Class 1 Fine of $100 to $1,000 and a jail sentence of 0 to 30 days.
- Class 1 violations carry 6 points
Class 2 Fine of $250 to $2,500 and a jail sentence of 0 to 60 days.
- Class 2 violations carry 12 points
Class 3 Fine of $500 to $5,000 and a jail sentence of 0 to 90 days.
- Class 3 violations carry 18 points
Class 4 Fine of $750 to $7,500 and a jail sentence of 0 to 180 days.
- Class 4 violations carry 30 points
Class 5 Fine of $1,000 to $10,000 and a jail sentence of 0 to 1 year.
- Class 5 violations carry 99 points
The court has the option to impose community service rather than giving you jail time for the offence. Having an attorney experienced in game and fish violations can greatly reduce the risk of jail time, community service hours and points on your license.
How do the points impact my hunting and fishing rights?
Points are looked at over a period of years. If you get 12 or more points in a three-year period, you are not eligible to participate in any game and fish permit hunts. If you get eighteen or more points in a five-year period, your hunting and fishing rights will be suspended by the AGFC.
Points in 5 years Length of Suspension from hunting and fishing
18-29 1 year
99 (this happens in class 5 offences)Lifetime Suspension
How do convictions for AGFC violations differ from other criminal convictions?
The main difference is how the AGFC defines a conviction. In a normal criminal proceeding only a guilty or no contest is treated as an actual conviction, meaning you could enter an agreement where you initially pled guilty and in exchange for successfully completing a duration of probation, the court would dismiss your charges at the end of the probation. This is not the case with AGFC violations.
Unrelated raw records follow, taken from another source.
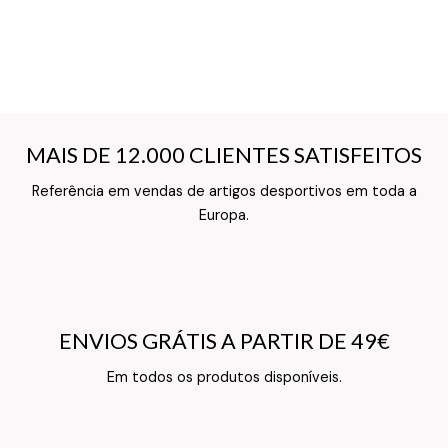
MAIS DE 12.000 CLIENTES SATISFEITOS
MAIS DE 12.000 CLIENTES SATISFEITOS
Referência em vendas de artigos desportivos em toda a
Texto do Verso do Cartão de Informação
Europa.
ENVIOS GRÁTIS A PARTIR DE 49€
ENVIOS GRÁTIS A PARTIR DE 49€
Texto do Verso do Cartão de Informação
Em todos os produtos disponíveis.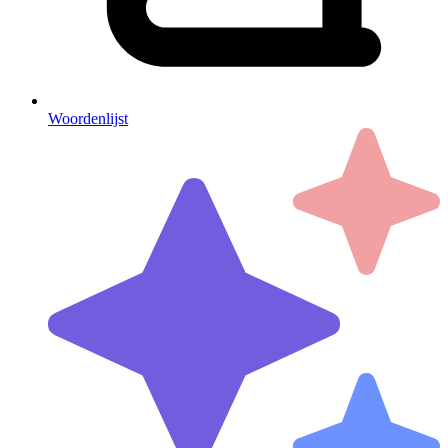
Woordenlijst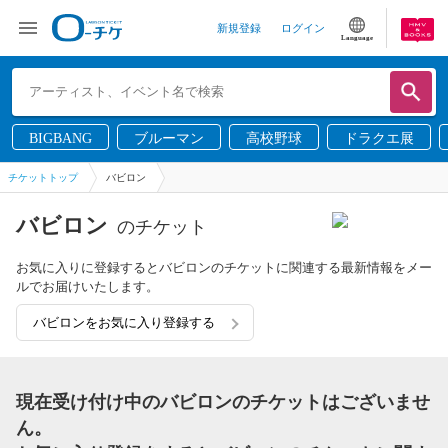
新規登録
ログイン
Language
BIGBANG
ブルーマン
高校野球
ドラクエ展
チケットトップ
バビロン
バビロン
のチケット
お気に入りに登録するとバビロンのチケットに関連する最新情報をメー
ルでお届けいたします。
バビロンをお気に入り登録する
現在受け付け中のバビロンのチケットはございませ
ん。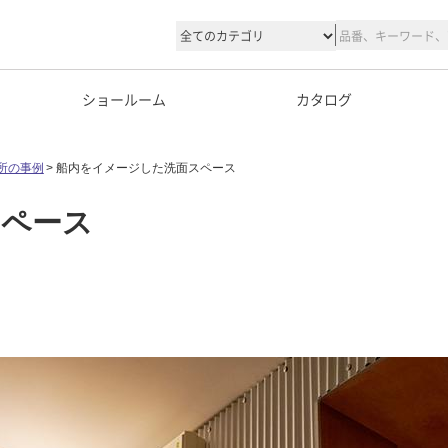
ショールーム
カタログ
所の事例
船内をイメージした洗面スペース
スペース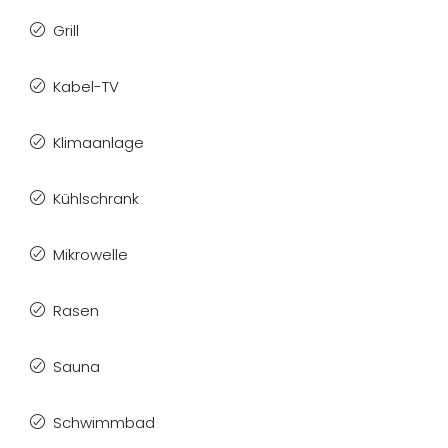
Grill
Kabel-TV
Klimaanlage
Kühlschrank
Mikrowelle
Rasen
Sauna
Schwimmbad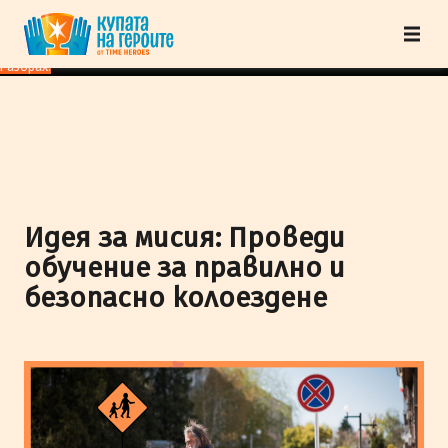
"Купата на героите" от TimeHeroes ползва cookies, за да осигурим по-
добро представяне на сайта и да подобрим Вашето преживяване.
Научи
повече
Разбрах!
Идея за мисия: Проведи
обучение за правилно и
безопасно колоездене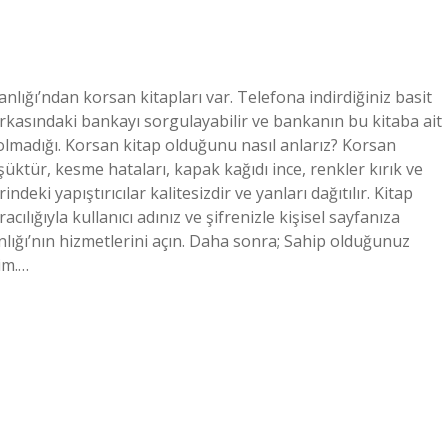
akanlığı’ndan korsan kitapları var. Telefona indirdiğiniz basit
rkasındaki bankayı sorgulayabilir ve bankanın bu kitaba ait
p olmadığı. Korsan kitap olduğunu nasıl anlarız? Korsan
üşüktür, kesme hataları, kapak kağıdı ince, renkler kırık ve
indeki yapıştırıcılar kalitesizdir ve yanları dağıtılır. Kitap
cılığıyla kullanıcı adınız ve şifrenizle kişisel sayfanıza
lığı’nın hizmetlerini açın. Daha sonra; Sahip olduğunuz
im.…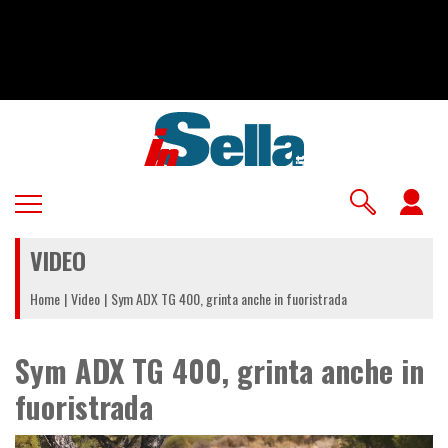
Salta
al
contenuto
principale
U
a
VIDEO
m
Home
Video
Sym ADX TG 400, grinta anche in fuoristrada
Sym ADX TG 400, grinta anche in
fuoristrada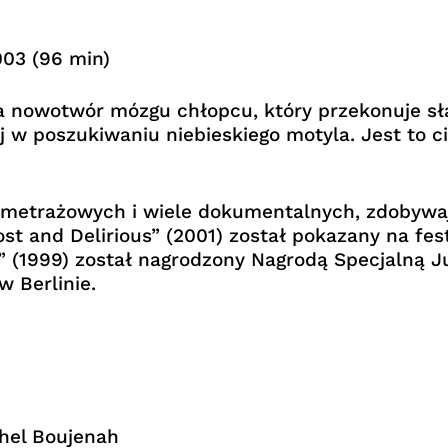
003 (96 min)
na nowotwór mózgu chłopcu, który przekonuje s
 poszukiwaniu niebieskiego motyla. Jest to ci
metrażowych i wiele dokumentalnych, zdobywają
ost and Delirious” (2001) został pokazany na f
ee” (1999) został nagrodzony Nagrodą Specjalną
 Berlinie.
chel Boujenah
The AGFC has the authority to define a conviction differently than a criminal court does. What this means is almost anything other than a not guilty or a pass to dismiss without a plea can be considered a conviction for purposes of assigning you points to your license.
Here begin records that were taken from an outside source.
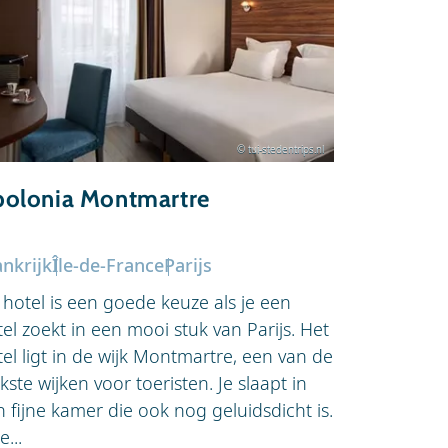
© tui-stedentrips.nl
olonia Montmartre
Best Wes
Arthur 
ankrijk
Île-de-France
Parijs
Frankrijk
Î
 hotel is een goede keuze als je een
De Parijzen
el zoekt in een mooi stuk van Parijs. Het
steeds mee
el ligt in de wijk Montmartre, een van de
arrondisse
kste wijken voor toeristen. Je slaapt in
Western Hôt
 fijne kamer die ook nog geluidsdicht is.
ligt midden
...
daar helemaa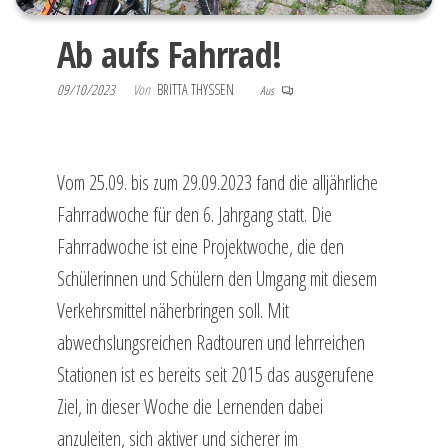
Ab aufs Fahrrad!
09/10/2023
Von
BRITTA THYSSEN
Aus
Vom 25.09. bis zum 29.09.2023 fand die alljährliche
Fahrradwoche für den 6. Jahrgang statt. Die
Fahrradwoche ist eine Projektwoche, die den
Schülerinnen und Schülern den Umgang mit diesem
Verkehrsmittel näherbringen soll. Mit
abwechslungsreichen Radtouren und lehrreichen
Stationen ist es bereits seit 2015 das ausgerufene
Ziel, in dieser Woche die Lernenden dabei
anzuleiten, sich aktiver und sicherer im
How can I reduce the points on my hunting and fishing license?
It is extremely important that you hire an attorney that has the proper understanding and knowledge of the AGFC violation system so that your rights are adequately protected
An experienced attorney can negotiate the points system and work to put you in the best position to help protect your hunting and fishing rights. If you are facing a AGFC violation, please contact us for a free consultation so you can better understand how to protect your ability to hunt and fish.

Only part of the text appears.